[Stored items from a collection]
********
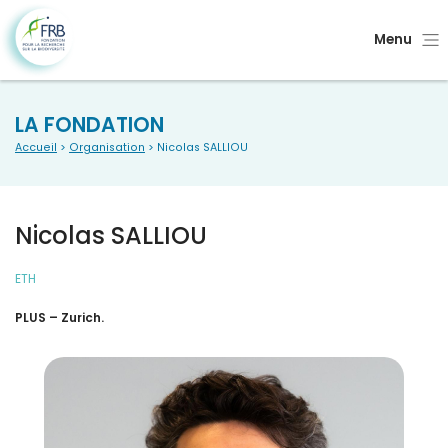
Menu
LA FONDATION
Accueil
>
Organisation
> Nicolas SALLIOU
Nicolas SALLIOU
ETH
PLUS – Zurich.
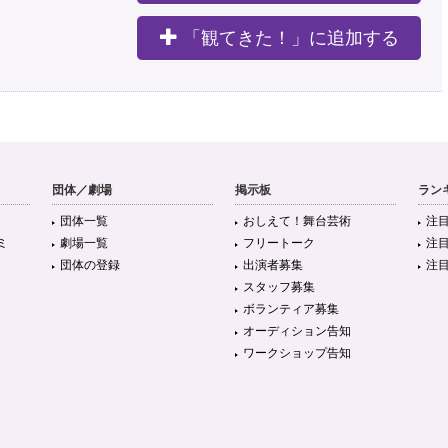
「観てきた！」に追加する
団体／劇場
掲示板
ラン
団体一覧
おしえて！舞台芸術
注
ミ
劇場一覧
フリートーク
注
団体の登録
出演者募集
注
スタッフ募集
ボランティア募集
オーディション告知
ワークショップ告知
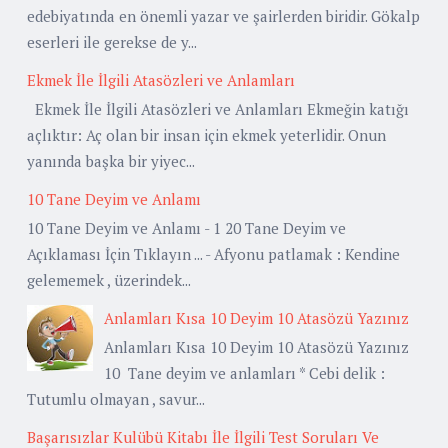
edebiyatında en önemli yazar ve şairlerden biridir. Gökalp
eserleri ile gerekse de y...
Ekmek İle İlgili Atasözleri ve Anlamları
Ekmek İle İlgili Atasözleri ve Anlamları Ekmeğin katığı
açlıktır: Aç olan bir insan için ekmek yeterlidir. Onun
yanında başka bir yiyec...
10 Tane Deyim ve Anlamı
10 Tane Deyim ve Anlamı - 1 20 Tane Deyim ve
Açıklaması İçin Tıklayın ... - Afyonu patlamak : Kendine
gelememek , üzerindek...
Anlamları Kısa 10 Deyim 10 Atasözü Yazınız
Anlamları Kısa 10 Deyim 10 Atasözü Yazınız
10 Tane deyim ve anlamları * Cebi delik :
Tutumlu olmayan , savur...
Başarısızlar Kulübü Kitabı İle İlgili Test Soruları Ve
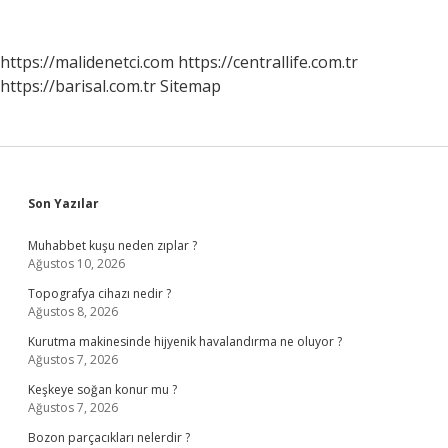
Tahlilinde
Nelere
Bakar
https://malidenetci.com
https://centrallife.com.tr
https://barisal.com.tr
Sitemap
Sidebar
Son Yazılar
Muhabbet kuşu neden zıplar ?
Ağustos 10, 2026
Topografya cihazı nedir ?
Ağustos 8, 2026
Kurutma makinesinde hijyenik havalandırma ne oluyor ?
Ağustos 7, 2026
Keşkeye soğan konur mu ?
Ağustos 7, 2026
Bozon parçacıkları nelerdir ?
********
= WHAT YOU NEED TO DO =
Your task is to copy the entries in full and exactly, without any images.

= ANSWER AREA =
Menu
LA FONDATION
Accueil
>
Organisation
> Nicolas SALLIOU
Nicolas SALLIOU
ETH
PLUS – Zurich.
「観てきた！」に追加する
団体／劇場
掲示板
ラン
団体一覧
おしえて！舞台芸術
注
ミ
劇場一覧
フリートーク
注
団体の登録
出演者募集
注
スタッフ募集
ボランティア募集
オーディション告知
ワークショップ告知
edebiyatında en önemli yazar ve şairlerden biridir. Gökalp
eserleri ile gerekse de y...
Ekmek İle İlgili Atasözleri ve Anlamları
Ekmek İle İlgili Atasözleri ve Anlamları Ekmeğin katığı
açlıktır: Aç olan bir insan için ekmek yeterlidir. Onun
yanında başka bir yiyec...
10 Tane Deyim ve Anlamı
10 Tane Deyim ve Anlamı - 1 20 Tane Deyim ve
Açıklaması İçin Tıklayın ... - Afyonu patlamak : Kendine
gelememek , üzerindek...
Anlamları Kısa 10 Deyim 10 Atasözü Yazınız
Anlamları Kısa 10 Deyim 10 Atasözü Yazınız
10 Tane deyim ve anlamları * Cebi delik :
Tutumlu olmayan , savur...
Başarısızlar Kulübü Kitabı İle İlgili Test Soruları Ve
Tahlilinde
Nelere
Bakar
https://malidenetci.com
https://centrallife.com.tr
https://barisal.com.tr
Sitemap
Sidebar
Son Yazılar
Muhabbet kuşu neden zıplar ?
Ağustos 10, 2026
Topografya cihazı nedir ?
Ağustos 8, 2026
Kurutma makinesinde hijyenik havalandırma ne oluyor ?
Ağustos 7, 2026
Keşkeye soğan konur mu ?
Ağustos 7, 2026
Bozon parçacıkları nelerdir ?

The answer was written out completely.